Agacée par son nom, une artiste veut rebaptiser l'Agassizhorn

Une artiste helvético- haïtienne va rebaptiser symboliquement un sommet des Alpes bernoises.

NILS COUTURIER | 14 AOÛT 2008 |

Les autorités communales de Grindelwald, Guttannen et Fieschertal désapprouvent l'action de Sasha Huber. Mais l'artiste helvético-haïtienne est bien résolue à changer symboliquement le nom de l'Agassiz-horn. Le 23 août, elle ira déposer en hélicoptère une plaque commémorative sur le sommet. Qu'a fait cette montagne pour mériter un sort pareil? Rien, à part qu'il porte bien haut à 3946 mètres pour être précis depuis le début du XXe siècle le nom d'un scientifique suisse controversé.
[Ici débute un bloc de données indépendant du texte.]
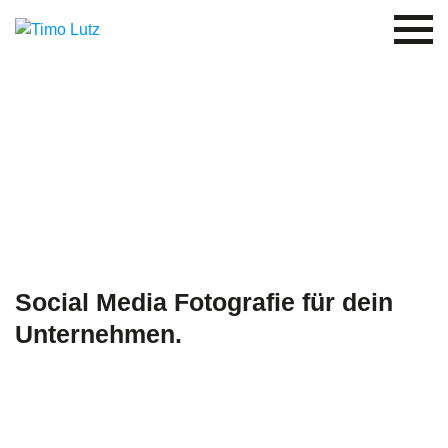
Social Media Fotografie für dein
Unternehmen.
Célèbre pour ses études sur les glaciers, Louis Agassiz est aussi connu pour avoir été un «remarquable raciste et un précurseur idéologique de l'Apartheid», selon les termes du socialiste genevois Carlo Sommaruga.
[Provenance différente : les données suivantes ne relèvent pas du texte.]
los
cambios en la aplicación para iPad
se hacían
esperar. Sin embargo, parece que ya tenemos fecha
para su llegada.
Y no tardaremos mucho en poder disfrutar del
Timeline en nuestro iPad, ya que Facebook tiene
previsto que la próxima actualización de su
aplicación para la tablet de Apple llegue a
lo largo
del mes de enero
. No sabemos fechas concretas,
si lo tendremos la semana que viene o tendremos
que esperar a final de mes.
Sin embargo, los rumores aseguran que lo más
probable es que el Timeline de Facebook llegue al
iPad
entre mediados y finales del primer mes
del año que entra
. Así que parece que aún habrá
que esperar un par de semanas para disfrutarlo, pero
La face controversée de Louis Agassiz concerne ses théories sur le classement du genre humain: il s'est notamment servi de la photographie d'un esclave de Caroline du Sud pour prouver l'infériorité de la race noire. Ce n'est donc pas par hasard si Sasha Huber s'apprête à poser une plaque représentant Renty, cet esclave d'origine congolaise. Par cette performance artistique, elle espère faire un premier pas pour rebaptiser le pic «Rentyhorn».

Abonné aux controverses

Louis Agassiz et sa montagne n'en sont pas à leur première controverse. En mai 2007, à l'occasion du 200e anniversaire de sa naissance, le géologue suisse avait vu sa position vaciller en haut des Alpes tandis qu'un comité se créait sous le slogan «Démonter Louis Agassiz!». Les membres de ce groupe, réunis autour de l'historien saint-gallois Hans Fässler, s'étaient lancés dans une croisade contre l'Agassizhorn. Le projet avait néanmoins échoué devant le Conseil fédéral et le sommet avait gardé son nom.

Membre du comité, Sasha Huber paiera donc de sa personne pour changer le patronyme de la montagne. Quant aux autres lieux suisses qui
portent le nom du scientifique, ils ne devraient pas faire l'objet d'un mouvement aussi important. «L'action du comité est prioritairement dirigée sur l'Agassizhorn, mais j'ai distribué des tracts dans la rue Agassiz à Lausanne», ajoute Hans Fässler. Ce dernier ne craint pas pour la mémoire
historique du géologue suisse: «Même si on rebaptise l'Agassiz-horn, il restera encore une vingtaine d'endroits dans le monde qui portent le nom de Louis Agassiz, même sur la lune et sur Mars!»